An especially unsettling flashback near the end of the film allows the audience a modicum of context, in which it is revealed that the protagonist Amy (Kate Lyn Sheil) ‘caught’ the knowledge that she would die the night before when she and a boyfriend ordered pizza and the unseen delivery man whispered the news into her partner’s ear. In the previous scene, the couple had decided to take mushrooms before ordering pizza, so the inciting incident of the film takes place under the influence of psilocybin. Could this, in fact, be the first anti-drug horror film of the new decade?* Incidentally, Seimetz reunites the romantic leads from her debut feature: the boyfriend is played by Kentucker Audley, and while Kate Lyn Sheil and Audley’s characters spent the length of Sun Don’t Shine as a clearly doomed romantic pairing, they are now portraying the patients zero for a doomed cinematic world.

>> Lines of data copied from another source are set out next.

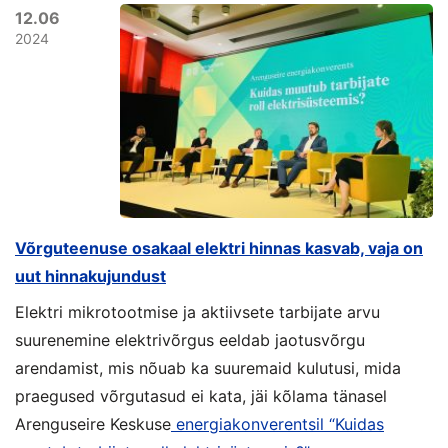
12.06
2024
Võrguteenuse osakaal elektri hinnas kasvab, vaja on
uut hinnakujundust
Elektri mikrotootmise ja aktiivsete tarbijate arvu
suurenemine elektrivõrgus eeldab jaotusvõrgu
arendamist, mis nõuab ka suuremaid kulutusi, mida
praegused võrgutasud ei kata, jäi kõlama tänasel
Arenguseire Keskuse
energiakonverentsil “Kuidas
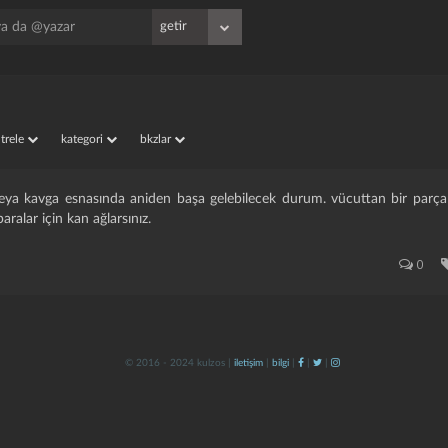
iltrele
kategori
bkzlar
veya kavga esnasında aniden başa gelebilecek durum. vücuttan bir parça
aralar için kan ağlarsınız.
0
© 2016 - 2024 kulzos |
iletişim
|
bilgi
|
|
|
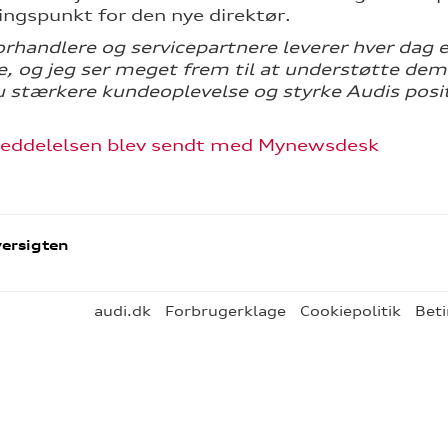
ngspunkt for den nye direktør.
orhandlere og servicepartnere leverer hver dag 
, og jeg ser meget frem til at understøtte dem
 stærkere kundeoplevelse og styrke Audis posit
eddelelsen blev sendt med Mynewsdesk
ersigten
audi.dk
Forbrugerklage
Cookiepolitik
Beti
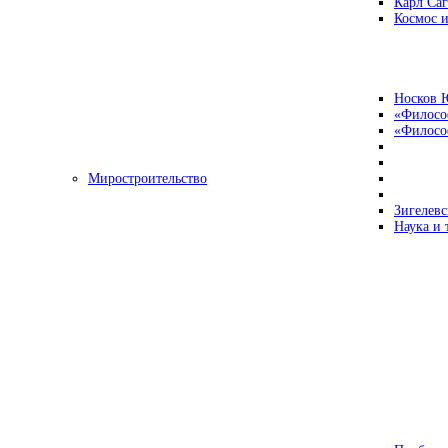
Карл Са
Космос и
Носков 
«Филосо
«Философ
Миростроительство
Зигелевс
Наука и 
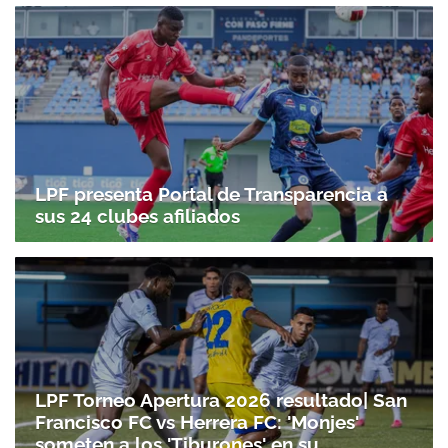
LPF presenta Portal de Transparencia a
sus 24 clubes afiliados
LPF Torneo Apertura 2026 resultado| San
Francisco FC vs Herrera FC: 'Monjes'
someten a los 'Tiburones' en su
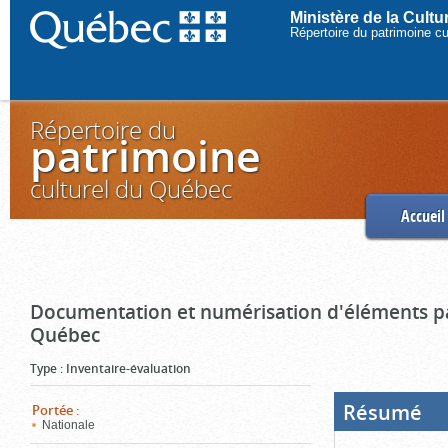
Ministère de la Cult
Répertoire du patrimoine c
Répertoire du
patrimoine
culturel du Québec
Accueil
Documentation et numérisation d'éléments pa
Québec
Type
:
Inventaire-évaluation
Résumé
(Boi
Portée
:
ouve
Nationale
cliq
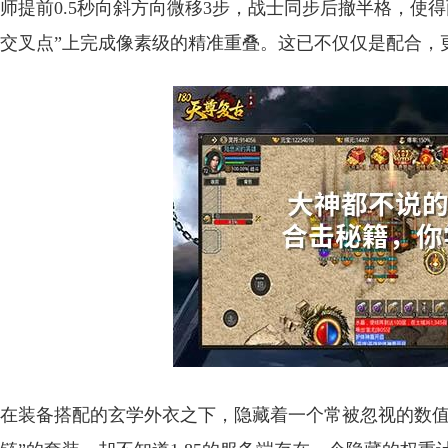
师提前0.5秒向斜方向微移3步，战士同步后撤半格，使
交叉点”上完成像素级的精准重叠。这已不仅仅是配合，
在装备搭配的玄学外衣之下，隐藏着一个常被忽视的数值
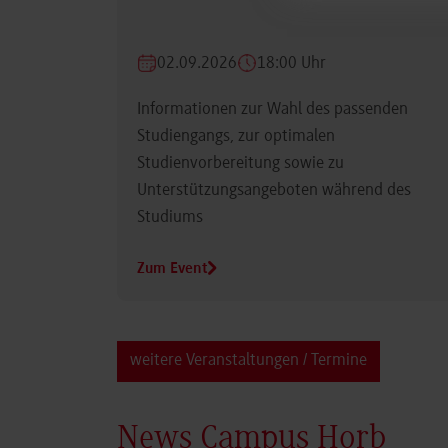
02.09.2026
18:00 Uhr
Informationen zur Wahl des passenden
Studiengangs, zur optimalen
Studienvorbereitung sowie zu
Unterstützungsangeboten während des
Studiums
Zum Event
weitere Veranstaltungen / Termine
News Campus Horb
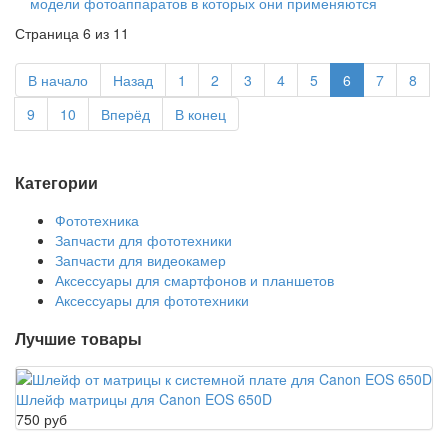
модели фотоаппаратов в которых они применяются
Страница 6 из 11
В начало
Назад
1
2
3
4
5
6
7
8
9
10
Вперёд
В конец
Категории
Фототехника
Запчасти для фототехники
Запчасти для видеокамер
Аксессуары для смартфонов и планшетов
Аксессуары для фототехники
Лучшие товары
Шлейф матрицы для Canon EOS 650D
750 руб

Seimetz created another parallel between this film and Sun Don’t Shine: both her debut and She Dies Tomorrow feature a scene in which a major character wanders into a stranger’s backyard and begins to swim in their pool. In both instances, the character is dazed and seems to be instinctively treating her exhaustion with floatation. There were also a few non-sequitur sequences (such as Amy obsessed with the idea that her body must be taxidermied) that I hope Seimetz incorporates into her next film.

The film’s star, Kate Lyn Sheil, has been a best-kept secret of the American film world for the past decade. In another article, I referred to her as the 21st century equivalent to Lon Chaney, and indeed her performance in Seimetz’s 2012 debut Sun Don’t Shine practically renders the dialogue useless. In addition to some recognizable TV roles in House of Cards and The Girlfriend Experience, Sheil’s celebrity increased somewhat in 2016 thanks to Robert Greene’s excellent documentary Kate Plays Christine, the subject of which is her own creative process for the role of Christine Chubbuck (who notoriously killed herself on live TV in 1974). Since the excellent distribution company Neon is in charge of She Dies Tomorrow, her stock will hopefully rise this year.